In summary, the dissolution rate and solubility of a drug are critical determinants of oral absorption. Drugs must dissolve into GI fluids before permeation across the intestines can occur. Formulation approaches can help optimize dissolution and solubility.
First-Pass Metabolism
First-pass metabolism refers to drug metabolism that occurs before the drug reaches systemic circulation. After oral administration, drugs absorbed from the intestines go directly to the liver via the hepatic portal vein before entering the rest of the body. The liver contains high concentrations of metabolizing enzymes that break down drugs into metabolites. As a result, a significant fraction of an oral dose can be lost to first-pass metabolism, reducing the amount of active drug reaching circulation. This process varies based on the drug’s solubility, permeability, and metabolic stability.

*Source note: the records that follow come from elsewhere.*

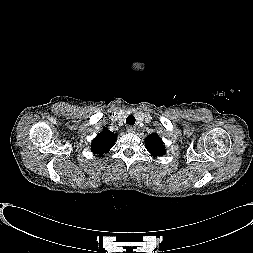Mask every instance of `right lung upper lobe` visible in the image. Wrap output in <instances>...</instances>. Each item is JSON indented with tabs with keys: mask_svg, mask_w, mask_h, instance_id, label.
I'll list each match as a JSON object with an SVG mask.
<instances>
[{
	"mask_svg": "<svg viewBox=\"0 0 253 253\" xmlns=\"http://www.w3.org/2000/svg\"><path fill=\"white\" fill-rule=\"evenodd\" d=\"M115 140L116 135L107 128H104L93 140L91 150L95 154L103 156L104 153L109 152L110 148L114 145Z\"/></svg>",
	"mask_w": 253,
	"mask_h": 253,
	"instance_id": "cb5924a9",
	"label": "right lung upper lobe"
}]
</instances>
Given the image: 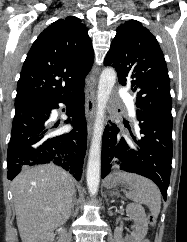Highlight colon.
Masks as SVG:
<instances>
[{
    "mask_svg": "<svg viewBox=\"0 0 187 242\" xmlns=\"http://www.w3.org/2000/svg\"><path fill=\"white\" fill-rule=\"evenodd\" d=\"M148 220H149V222H150L151 224H153V223L155 222L154 217L151 216V215L148 217ZM144 242H148V241H144Z\"/></svg>",
    "mask_w": 187,
    "mask_h": 242,
    "instance_id": "5ec220e1",
    "label": "colon"
}]
</instances>
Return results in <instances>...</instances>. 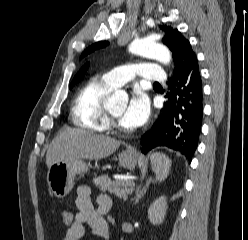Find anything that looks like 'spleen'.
Instances as JSON below:
<instances>
[{
	"instance_id": "1",
	"label": "spleen",
	"mask_w": 248,
	"mask_h": 240,
	"mask_svg": "<svg viewBox=\"0 0 248 240\" xmlns=\"http://www.w3.org/2000/svg\"><path fill=\"white\" fill-rule=\"evenodd\" d=\"M150 159L152 170L156 174V179L158 181L165 180L170 171L171 160L165 154L159 152L153 153Z\"/></svg>"
}]
</instances>
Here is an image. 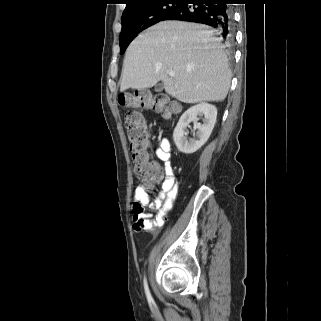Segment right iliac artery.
Segmentation results:
<instances>
[{"label": "right iliac artery", "mask_w": 321, "mask_h": 321, "mask_svg": "<svg viewBox=\"0 0 321 321\" xmlns=\"http://www.w3.org/2000/svg\"><path fill=\"white\" fill-rule=\"evenodd\" d=\"M144 289H145V294H146V297H147L148 301H151L152 297H151V294H150V290H149V287H148V284H147L146 277H144Z\"/></svg>", "instance_id": "obj_1"}]
</instances>
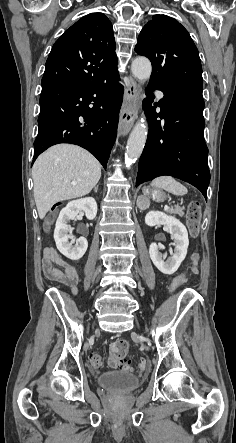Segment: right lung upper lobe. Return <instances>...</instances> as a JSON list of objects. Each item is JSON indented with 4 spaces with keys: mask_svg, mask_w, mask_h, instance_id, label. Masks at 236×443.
Listing matches in <instances>:
<instances>
[{
    "mask_svg": "<svg viewBox=\"0 0 236 443\" xmlns=\"http://www.w3.org/2000/svg\"><path fill=\"white\" fill-rule=\"evenodd\" d=\"M117 73L110 20L102 13L82 17L54 43L42 87L91 83Z\"/></svg>",
    "mask_w": 236,
    "mask_h": 443,
    "instance_id": "right-lung-upper-lobe-1",
    "label": "right lung upper lobe"
}]
</instances>
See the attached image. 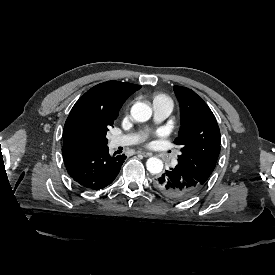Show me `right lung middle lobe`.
Masks as SVG:
<instances>
[{"mask_svg": "<svg viewBox=\"0 0 275 275\" xmlns=\"http://www.w3.org/2000/svg\"><path fill=\"white\" fill-rule=\"evenodd\" d=\"M115 119L89 118L75 125L69 135V144H89L95 146H107L106 134L108 127Z\"/></svg>", "mask_w": 275, "mask_h": 275, "instance_id": "1", "label": "right lung middle lobe"}]
</instances>
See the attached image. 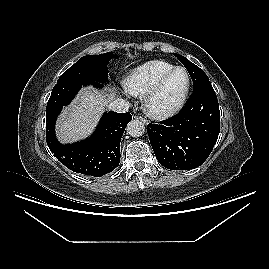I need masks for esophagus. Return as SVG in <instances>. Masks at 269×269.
<instances>
[{"label":"esophagus","mask_w":269,"mask_h":269,"mask_svg":"<svg viewBox=\"0 0 269 269\" xmlns=\"http://www.w3.org/2000/svg\"><path fill=\"white\" fill-rule=\"evenodd\" d=\"M134 118L140 120L141 122H143L146 125L148 124L147 120L144 117L140 116V115H135Z\"/></svg>","instance_id":"1"}]
</instances>
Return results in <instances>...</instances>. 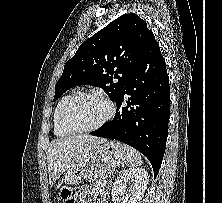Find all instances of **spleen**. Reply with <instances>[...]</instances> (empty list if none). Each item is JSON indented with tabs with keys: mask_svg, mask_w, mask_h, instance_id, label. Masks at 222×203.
<instances>
[{
	"mask_svg": "<svg viewBox=\"0 0 222 203\" xmlns=\"http://www.w3.org/2000/svg\"><path fill=\"white\" fill-rule=\"evenodd\" d=\"M126 156L125 163L128 167H136L142 164L141 154L134 148L125 145Z\"/></svg>",
	"mask_w": 222,
	"mask_h": 203,
	"instance_id": "spleen-1",
	"label": "spleen"
}]
</instances>
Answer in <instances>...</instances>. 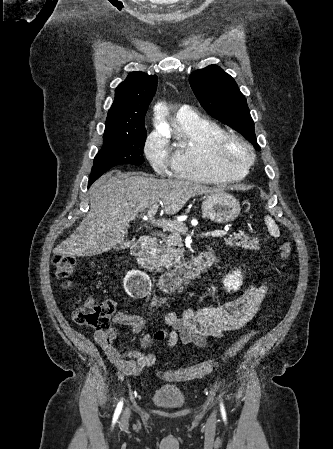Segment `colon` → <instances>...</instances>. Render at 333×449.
I'll return each mask as SVG.
<instances>
[{
    "label": "colon",
    "instance_id": "1",
    "mask_svg": "<svg viewBox=\"0 0 333 449\" xmlns=\"http://www.w3.org/2000/svg\"><path fill=\"white\" fill-rule=\"evenodd\" d=\"M277 251L283 261L291 258L292 249L288 242L282 241L278 244ZM52 265L56 276L64 281V287H70L69 277L73 274L76 266L74 257L67 254H55L52 257ZM115 311V304L111 300L96 302L87 299L83 305L73 311L75 322L90 326L96 330L106 331L110 327L111 317ZM250 335H244L239 338L221 357L220 361L229 360L236 357L242 350ZM218 365V361H206L191 367L159 371V375L170 381H187L195 378H201L210 374Z\"/></svg>",
    "mask_w": 333,
    "mask_h": 449
}]
</instances>
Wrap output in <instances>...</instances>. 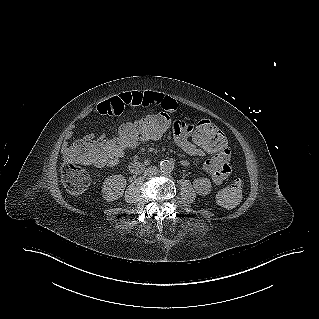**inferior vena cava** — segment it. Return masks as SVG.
<instances>
[{
    "mask_svg": "<svg viewBox=\"0 0 319 319\" xmlns=\"http://www.w3.org/2000/svg\"><path fill=\"white\" fill-rule=\"evenodd\" d=\"M150 170L154 171V173H156L158 170L154 167V168H150Z\"/></svg>",
    "mask_w": 319,
    "mask_h": 319,
    "instance_id": "obj_1",
    "label": "inferior vena cava"
}]
</instances>
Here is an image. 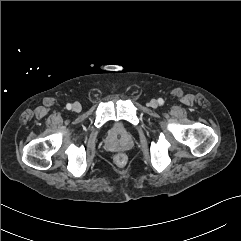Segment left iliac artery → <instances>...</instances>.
<instances>
[{
    "mask_svg": "<svg viewBox=\"0 0 241 241\" xmlns=\"http://www.w3.org/2000/svg\"><path fill=\"white\" fill-rule=\"evenodd\" d=\"M158 103H159L160 105H163V104H164V100H163L162 98H159V99H158Z\"/></svg>",
    "mask_w": 241,
    "mask_h": 241,
    "instance_id": "left-iliac-artery-1",
    "label": "left iliac artery"
}]
</instances>
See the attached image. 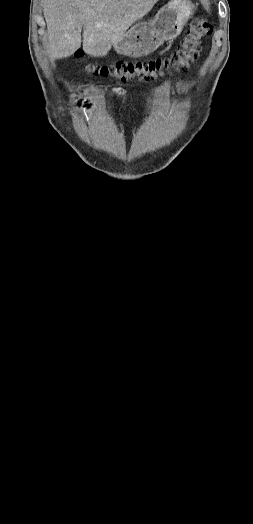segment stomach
Returning a JSON list of instances; mask_svg holds the SVG:
<instances>
[{
	"label": "stomach",
	"instance_id": "stomach-1",
	"mask_svg": "<svg viewBox=\"0 0 253 524\" xmlns=\"http://www.w3.org/2000/svg\"><path fill=\"white\" fill-rule=\"evenodd\" d=\"M189 0H171L153 21H141L114 42V50L124 56L139 58L154 52L164 41L175 39L193 14Z\"/></svg>",
	"mask_w": 253,
	"mask_h": 524
}]
</instances>
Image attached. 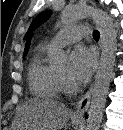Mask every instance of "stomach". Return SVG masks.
I'll return each instance as SVG.
<instances>
[{
  "label": "stomach",
  "instance_id": "stomach-1",
  "mask_svg": "<svg viewBox=\"0 0 123 130\" xmlns=\"http://www.w3.org/2000/svg\"><path fill=\"white\" fill-rule=\"evenodd\" d=\"M73 124H78V121H76V120H73Z\"/></svg>",
  "mask_w": 123,
  "mask_h": 130
}]
</instances>
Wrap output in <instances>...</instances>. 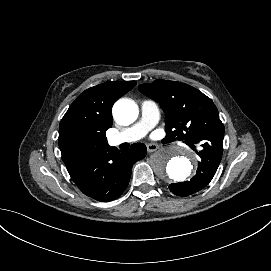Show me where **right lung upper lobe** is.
<instances>
[{
  "label": "right lung upper lobe",
  "instance_id": "obj_1",
  "mask_svg": "<svg viewBox=\"0 0 271 271\" xmlns=\"http://www.w3.org/2000/svg\"><path fill=\"white\" fill-rule=\"evenodd\" d=\"M136 81L105 82L82 92L71 104L59 125V147L68 168L91 157L79 145L82 133L104 134L112 126L114 102L130 91Z\"/></svg>",
  "mask_w": 271,
  "mask_h": 271
}]
</instances>
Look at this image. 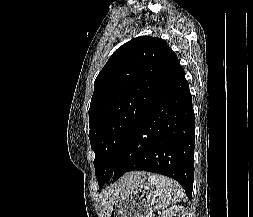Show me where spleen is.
<instances>
[{
	"label": "spleen",
	"mask_w": 253,
	"mask_h": 217,
	"mask_svg": "<svg viewBox=\"0 0 253 217\" xmlns=\"http://www.w3.org/2000/svg\"><path fill=\"white\" fill-rule=\"evenodd\" d=\"M148 181L156 187V192L159 194L157 204L160 209H165L171 204L181 200L183 190L181 186L171 178L162 175H149Z\"/></svg>",
	"instance_id": "1"
}]
</instances>
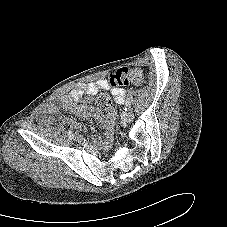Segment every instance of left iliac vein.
Masks as SVG:
<instances>
[{"mask_svg":"<svg viewBox=\"0 0 227 227\" xmlns=\"http://www.w3.org/2000/svg\"><path fill=\"white\" fill-rule=\"evenodd\" d=\"M133 119H134V113L131 110L127 111L123 116V120L125 122H131Z\"/></svg>","mask_w":227,"mask_h":227,"instance_id":"1","label":"left iliac vein"}]
</instances>
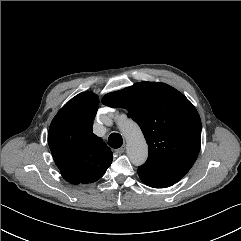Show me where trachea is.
Masks as SVG:
<instances>
[{"mask_svg":"<svg viewBox=\"0 0 241 241\" xmlns=\"http://www.w3.org/2000/svg\"><path fill=\"white\" fill-rule=\"evenodd\" d=\"M123 144L122 136L118 133H112L108 138V145L112 148H119Z\"/></svg>","mask_w":241,"mask_h":241,"instance_id":"obj_1","label":"trachea"}]
</instances>
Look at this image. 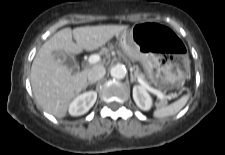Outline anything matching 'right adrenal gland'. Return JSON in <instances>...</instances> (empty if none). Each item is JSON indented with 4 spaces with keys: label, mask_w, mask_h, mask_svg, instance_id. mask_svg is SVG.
Listing matches in <instances>:
<instances>
[{
    "label": "right adrenal gland",
    "mask_w": 225,
    "mask_h": 155,
    "mask_svg": "<svg viewBox=\"0 0 225 155\" xmlns=\"http://www.w3.org/2000/svg\"><path fill=\"white\" fill-rule=\"evenodd\" d=\"M93 84H95V82H87L86 87H87L88 85H93Z\"/></svg>",
    "instance_id": "2a0ac1e0"
}]
</instances>
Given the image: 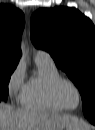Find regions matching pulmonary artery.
<instances>
[{
  "mask_svg": "<svg viewBox=\"0 0 95 130\" xmlns=\"http://www.w3.org/2000/svg\"><path fill=\"white\" fill-rule=\"evenodd\" d=\"M34 56L35 60L53 61L51 56L47 52L42 50H37Z\"/></svg>",
  "mask_w": 95,
  "mask_h": 130,
  "instance_id": "1",
  "label": "pulmonary artery"
}]
</instances>
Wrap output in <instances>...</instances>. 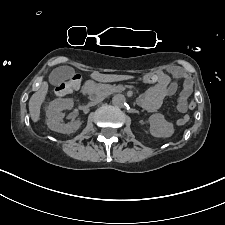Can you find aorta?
Returning <instances> with one entry per match:
<instances>
[{"mask_svg":"<svg viewBox=\"0 0 225 225\" xmlns=\"http://www.w3.org/2000/svg\"><path fill=\"white\" fill-rule=\"evenodd\" d=\"M126 102V98L123 94H116L112 98V104L116 107H122Z\"/></svg>","mask_w":225,"mask_h":225,"instance_id":"1","label":"aorta"}]
</instances>
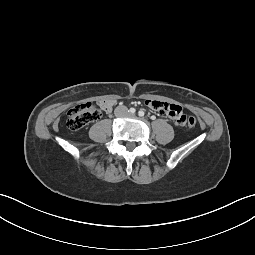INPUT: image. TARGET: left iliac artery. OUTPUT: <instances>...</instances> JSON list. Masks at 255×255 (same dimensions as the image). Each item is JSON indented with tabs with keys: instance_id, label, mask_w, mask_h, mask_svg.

Some key points about first-pass metabolism:
– It mainly occurs in the liver but can also take place in the gut wall. The small intestine and liver both contain high levels of the cytochrome P450 (CYP) family of metabolizing enzymes.
– Highly metabolized drugs such as opioid analgesics and calcium channel blockers are most affected, with oral bioavailability as low as 10-20% of the dose.
– First-pass metabolism exhibits high variability based on factors like enzyme expression and activity, liver blood flow, drug interactions, and disease states. This contributes to variable oral absorption.
– Strategies to avoid first-pass metabolism include alternative routes of administration, controlled release formulations, CYP inhibition, and prodrugs.
The fraction of the drug lost to first-pass metabolism is described by the hepatic extraction ratio:
Hepatic Extraction Ratio = Drug metabolized / Drug presented to liver
For drugs with a high extraction ratio, metabolism is blood flow-limited rather than perfusion-limited. Therefore, factors that alter liver blood flow such as foods, disease states, and drug interactions can affect first-pass metabolism. Drugs with low extraction ratios are perfusion-rate limited, and their metabolism is dependent on enzymatic activity.
In summary, extensive first-pass metabolism can significantly limit oral bioavailability of certain drugs. Alternative delivery routes that bypass the liver can minimize first-pass effects and improve absorption. An understanding of physicochemical properties, Biopharmaceutical Classification System class, enzyme kinetics, and extraction ratios helps predict the impact of first-pass metabolism on oral absorption.
Conclusion
The three major factors that determine the extent of drug absorption are:
1. Route of administration – Transport route affects rate of absorption and bioavailability. Intravenous has 100% absorption while oral absorption is slower and more variable.
2. Dissolution and solubility – Drugs must dissolve into GI fluids before they can permeate intestinal walls for absorption. Drugs with poor water solubility demonstrate limited and inconsistent oral absorption.
3. First-pass metabolism – Extensive metabolism in the gut wall and liver can significantly reduce oral bioavailability of highly metabolized drugs.
Understanding these key factors allows health professionals to select optimal drug products and dosage forms to maximize absorption. An appreciation of how physiology and drug properties impact absorption is crucial for providing effective pharmacotherapy. Continued research into novel delivery systems and absorption enhancers will further improve the development of drugs with optimal absorption and therapeutic effects.